TIBCO Software, a Palo Alto, Calif.-based business integration software company, has announced that it is integrating its middleware platform with RFID readers produced by Alien Technology, a Morgan Hill, Calif.-based maker of Class 1 Electronic Product Code tags and readers.
TIBCO and Alien were brought together by Procter & Gamble, a mutual customer that wanted to take RFID data from Alien readers, filter it and route it to its warehouse management, inventory management and other enterprise applications.
TIBCO created a software “adapter” that converts the data into the formats needed for applications from SAP and other enterprise resource planning vendors.
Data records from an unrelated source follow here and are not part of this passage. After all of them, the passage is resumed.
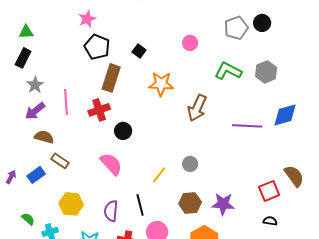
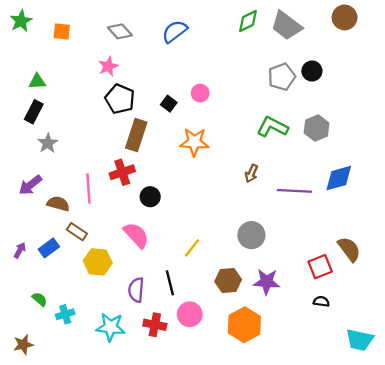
pink circle: (190, 43) -> (200, 93), moved
pink line: (66, 102) -> (88, 189), moved
brown arrow: (197, 108) -> (251, 173), moved, size x0.6
purple arrow: (35, 111) -> (30, 185), moved
gray circle: (190, 164) -> (251, 235), moved, size x1.5
yellow hexagon: (71, 204) -> (98, 262), moved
The two companies demonstrated the RFID solution at a gathering of Wal-Mart’s top 100 suppliers in November 2003 and will release it in the first half of 2004.
“We can take scans off the Alien readers and contextualize the data,” says Tom Laffey, vice president at TIBCO Software. “You can’t just take the 96 bits of data from the tag and pass it to the application.”
If a pallet about to be shipped is missing two cases, that information has to trigger several sophisticated events, Laffey says. Employees need to be alerted to the problem. Inventory needs to be checked to see if the items are in stock. Messages need to be conveyed to employees in the warehouse to bring out the cases. TIBCO’s middleware offers companies a platform for creating these capabilities.
Laffey says TIBCO is well placed to win a share of the increasingly crowded market for RFID market because of its experience supplying software for the NASDAQ stock trading system. “We have overcome the issues related to building a high-volume transactional system,” he says, referring to TIBCO’s success in creating a coherent infrastructure for NASDAQ that can handle billions of real-time transaction and route them to the proper applications. “As RFID rollouts expand, [companies] will encounter similar problems of infrastructure, scale and speed.”
TIBCO joined EPCglobal, the nonprofit organization commercializing EPC technology, in April 2003. Laffey is a technology board member and chair for the Software Action Group of EPCglobal’s EPC Information Service.